Given its scope and complexity JSON-LD looks to be more of an academic exercise rather than a current practical solution.

I cannot beg to question, if you have a use case that requires the formality of JSON-LD, why not use WSDL/SOAP instead?

Conclusion

Which hypermedia type works for you depends entirely on your use case. In its core a hypermedia type should provide hypermedia controls telling what a client can do next. JSON-LD is the most pure form of defining links between resources and the most formal as well; if proper linking of resources is a core requirement for your project definitely give JSON-LD a look.

Most other hypermedia types go further than just linking resources and allow embedding resources within a response to improve efficiency (e.g. HAL, JSON:API and Siren).

Some hypermedia types go further still and define how your API should look like (e.g. JSON:API, Collection+JSON, Siren). If this is your goal one word of caution; none of those hypermedia types are complete and substitute proper API documentation.

Siren serves a niche by focussing on representing entities and their actions; if you want to hydrate JSON responses directly to an object and automatically guide the client in executing subsequent actions on this entity Siren might be an interesting option.

Collection+JSON focusses on collection resources and how to filter/query them. If your API is primarily search-driven and you want to flexibly add new search capabilities give Collection+JSON a look.

When designing a public API consumed by lots of different consumers you will want to use HAL. HAL leaves most of the "vanilla" model intact making it easiest to adopt; HAL can easily be ignored by clients who don't care about hypermedia (which in a public open environment will often be the case).

If a key concern is caching resources within the client while designing a very neat and formal REST service, JSON:API would be my first choice.

My opinion (What should I do?)

Public adoption of hypermedia types has been poor at best, in fact while researching for this article I had very little success in finding actual implementations of any of the discussed hypermedia types. As far as I know the big boys (Google, Amazon, Facebook, Twitter) haven't.

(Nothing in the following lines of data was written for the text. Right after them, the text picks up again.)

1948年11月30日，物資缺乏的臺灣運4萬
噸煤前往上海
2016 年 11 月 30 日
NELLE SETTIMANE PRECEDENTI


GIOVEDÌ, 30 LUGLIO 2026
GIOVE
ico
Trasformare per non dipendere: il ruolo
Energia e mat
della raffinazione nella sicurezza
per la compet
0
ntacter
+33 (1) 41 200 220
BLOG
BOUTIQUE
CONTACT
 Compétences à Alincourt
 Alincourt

Having said that, HAL appears to be the best known and most popular hypermedia type currently (and the easiest to implement), arguably JSON:API comes in second with tool support for several languages. The other hypermedia types feel very much specialized and suitable for niche use cases only. Unless you control both the producer and client implementations be wary about adopting any hypermedia type; support for them is poor and they are frequently misunderstood. Adopting a hypermedia type might very well just complicate your API and cost you a lot of time without delivering actual benefits.

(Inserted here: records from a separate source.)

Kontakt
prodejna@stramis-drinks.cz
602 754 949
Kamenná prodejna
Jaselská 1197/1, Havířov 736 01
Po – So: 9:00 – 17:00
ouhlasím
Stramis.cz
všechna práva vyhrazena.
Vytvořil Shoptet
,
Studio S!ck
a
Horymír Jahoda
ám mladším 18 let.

If you do need very strict and rigid API's that ought to be automatically interpreted in a wide range of tools; you should appreciate this has already been achieved a decade ago and is called SOAP/WSDL/UDDI. While these technologies work in many business (and thus controlled) environments these technologies never caught on in the public API space simply because the technology is too complicated and cumbersome to use. Many of the hypermedia examples I've seen reminded me of WSDL/SOAP/UDDI. I simply don't believe the more advanced hypermedia types (i.e. all of them except HAL) work unless proper tool support for them is available in a wide range of programming languages.

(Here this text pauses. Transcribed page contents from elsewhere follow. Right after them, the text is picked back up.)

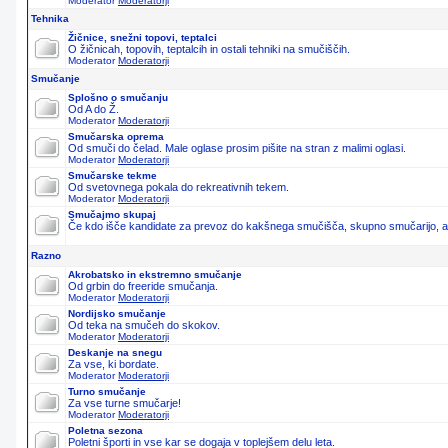
Moderator
Moderatorji
Tehnika
Žičnice, snežni topovi, teptalci
O žičnicah, topovih, teptalcih in ostali tehniki na smučiščih.
Moderator
Moderatorji
Smučanje
Splošno o smučanju
Od A do Ž.
Moderator
Moderatorji
Smučarska oprema
Od smuči do čelad. Male oglase prosim pišite na stran z malimi oglasi.
Moderator
Moderatorji
Smučarske tekme
Od svetovnega pokala do rekreativnih tekem.
Moderator
Moderatorji
Smučajmo skupaj
Če kdo išče kandidate za prevoz do kakšnega smučišča, skupno smučarijo, ali 
Razno
Akrobatsko in ekstremno smučanje
Od grbin do freeride smučanja.
Moderator
Moderatorji
Nordijsko smučanje
Od teka na smučeh do skokov.
Moderator
Moderatorji
Deskanje na snegu
Za vse, ki bordate.
Moderator
Moderatorji
Turno smučanje
Za vse turne smučarje!
Moderator
Moderatorji
Poletna sezona
Poletni športi in vse kar se dogaja v toplejšem delu leta.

Reviewing these hypermedia types also made me realize that if you'd want to support all possible advanced use cases within a single hypermedia type you'd have to create a monstrosity; an inconceivable mess of features no-one could make sense of. Much like SOAP/WSDL/UDDI in fact.

There are definitely use cases where one hypermedia type may way work and provide significant benefits. If you're unsure, plain old JSON with proper API documentation works well too. Just to be safe I'd keep it simple at first and if need be add HAL or JSON-LD on top of your existing API when someone shouts you need Hypermedia controls.